¡Ten compasión de mí!
Cuando era niño mi madre tenía una Biblia de gran tamaño llamada “La Biblia familiar”. Era el tipo de Biblia que no solamente contenía las sagradas escrituras, sino también espacios para registrar los momentos sacramentales de la familia y una variedad de fotos de pinturas inspiradas en pasajes diversos de la sagrada escritura. Entre todos ellos, a los cinco años, el que más me impactó fue la foto describiendo el pasaje del encuentro entre Jesús y la mujer cananea o la sirofenicia del evangelio, según San Mateo 14: 22-33.
Allí estaba Jesús con una mirada llena de intensidad, muy inquisitiva y hasta severa. Allí obviamente estaba también la cananea, postrada a los pies de Cristo, ataviada con sus mejores coloridas ropas, adornada excesivamente con sus joyas, con la cara extremadamente maquillada, hecha todo ruego, toda belleza, todo valor… y toda pagana.
La escena evoca toda clase de sentimientos, preguntas, presuposiciones y es hasta un motivo de escándalo.
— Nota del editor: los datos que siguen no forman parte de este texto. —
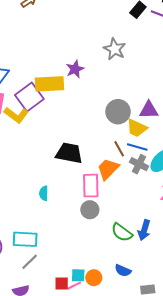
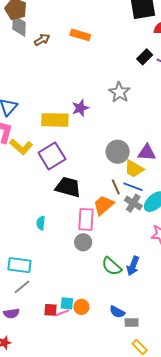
purple square: (29, 97) -> (52, 156), moved
blue semicircle: (123, 271) -> (117, 312), moved

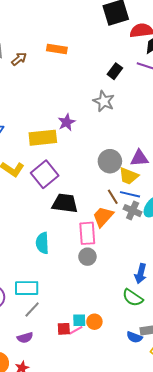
black rectangle: (145, 57) -> (115, 71), moved
cyan semicircle: (41, 223) -> (42, 243), size x1.5
green semicircle: (112, 266) -> (133, 298), moved
blue semicircle: (117, 312) -> (134, 337), moved

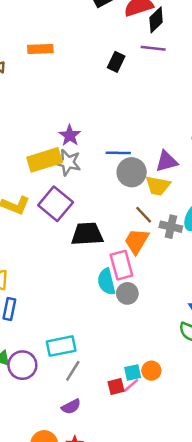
gray star: (104, 101) -> (68, 162), moved
blue line: (130, 194) -> (118, 153), moved
cyan semicircle: (42, 243) -> (106, 282), moved

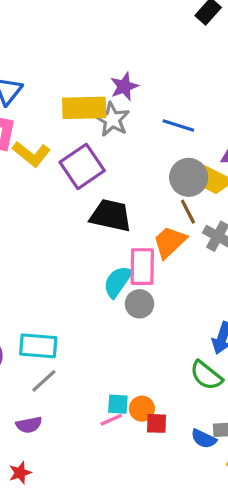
gray circle: (132, 172) -> (189, 177), moved
cyan semicircle: (106, 282) -> (118, 282), turned 32
red square: (116, 387) -> (156, 423), moved

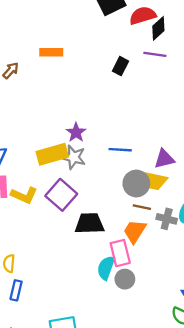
brown line: (188, 212) -> (142, 207), turned -36

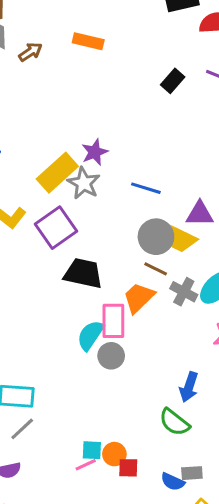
yellow rectangle: (52, 154) -> (57, 173), turned -40

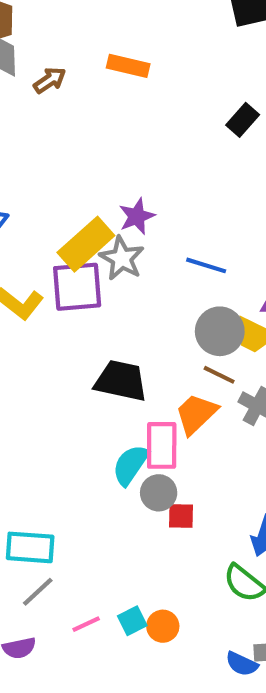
purple square: (56, 228) -> (77, 287), moved, turned 30
cyan square: (92, 450) -> (132, 621), turned -30
pink line: (86, 465) -> (86, 624), moved
red square: (128, 468) -> (181, 516), moved

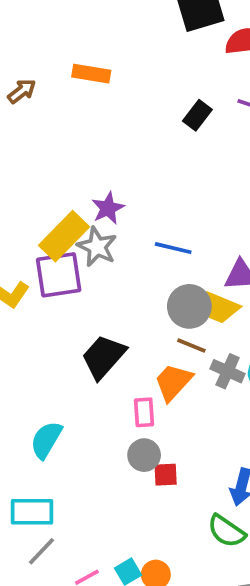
black trapezoid: (121, 381) -> (104, 357), turned -57
pink rectangle: (162, 445) -> (144, 412), size x0.7
cyan semicircle: (130, 465) -> (46, 440), moved

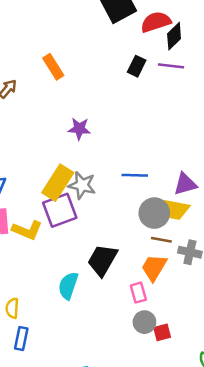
orange rectangle: (91, 74) -> (53, 67), turned 60
black rectangle: (197, 115) -> (137, 66), moved
purple star: (108, 208) -> (79, 129), moved, turned -30
cyan semicircle: (46, 440) -> (68, 286), moved

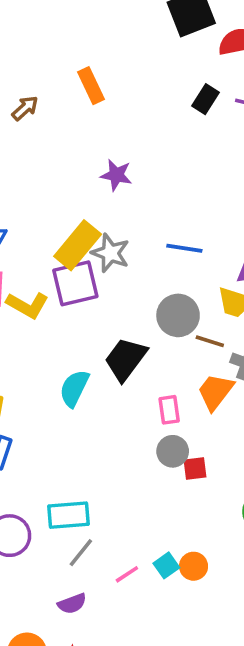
gray circle: (154, 213) -> (178, 315), moved
orange trapezoid: (154, 267) -> (215, 392), moved

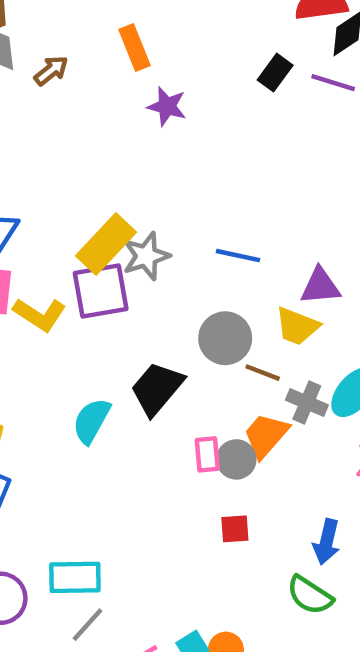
purple star: (116, 175) -> (167, 106), moved
gray star: (110, 253) -> (146, 256), turned 30
gray circle: (173, 451) -> (236, 459), moved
Esta es una de esas raras ocasiones en que vemos a Jesús en conversación abierta con una mujer que es gentil (no judía), extranjera (de Caná) y pagana. Tres elementos que, utilizados en el juego de pelota, constituirán el salirse del juego. Además de lo dicho, esta mujer pertenecía a una nación tradicionalmente hostil hacia los judíos y todo esto en público.
La cananea, desesperada y sufriendo una gran angustia a causa de su hija que estaba enferma, endemoniada, simplemente se abandona en Jesús. Ella estaba totalmente convencida de que Jesús era la respuesta a su dilema. Pero no iba a ser tan fácil pues ella también trae a la escena caos, desesperación y confusión. Los discípulos de Jesús no querían lidiar más con ella, quizás fue una reacción visceral al gran abismo cultural y a la diferencia antropológica de los sexos. Jesús al principio no le prestó atención. Quizás simplemente quería ver por dónde venía su fe. La razón es incierta.
Lo que es cierto es la gran fe de esta mujer. Con sus palabras, “Señor, hijo de David, ten compasión de mí…” y sus acciones, … “la mujer se acercó a Jesús y, arrodillándose ante él…”, demostró su profundo y total abandono en Cristo. Él la invita a un debate filosófico y la reta a establecer su identidad y motivos. Ella con suma humildad no le contradice pero le recuerda a Jesús que también aquellos indignos pueden recibir bendiciones de Señor. Ella demuestra su valentía y brillantez ante la figura de Jesús.
Cristo, en un gesto de justicia, reconoce la gran fe de la mujer no permitiendo que las convenciones culturales, étnicas y las diferencias en el sexo fungiesen como obstáculos para que la gracia de Dios sea derramada sobre cualquiera, inclusive sobre esta pagana. La fe de esta cananea proclamó a Jesús y su hija fue sanada. Ella demostró una gran fe, quizás mayor que la de muchos allí presentes.
Este encuentro entre Cristo y la cananea comprueba que Dios no excluye a nadie. Su mensaje no es uno exclusivo sino inclusivo, para todos, porque todos estamos invitados a alimentarnos de la mesa del Señor. Dios no discrimina, sino que da la bienvenida a todos aquellos que creen en Él, que piden su misericordia y que buscan hacer su voluntad. El reino de Dios pretende romper todas las barreras, divisiones y prejuicios en un deseo de salvar a toda la raza humana.
Y si Dios no excluye a nadie, ¿Por qué excluímos nosotros? Nunca más volveremos a hablar de un cielo solamente para católicos, o musulmanes o judíos. Nunca más hablaremos de una raza triunfante sobre otra o de un credo o nación superior a ninguna otra. No… bajo Dios solamente hay una raza, una nación, un tipo de persona; los hijos de Dios. Recordemos la buena nueva de los evangelios… ¡El reino de Dios es para todos!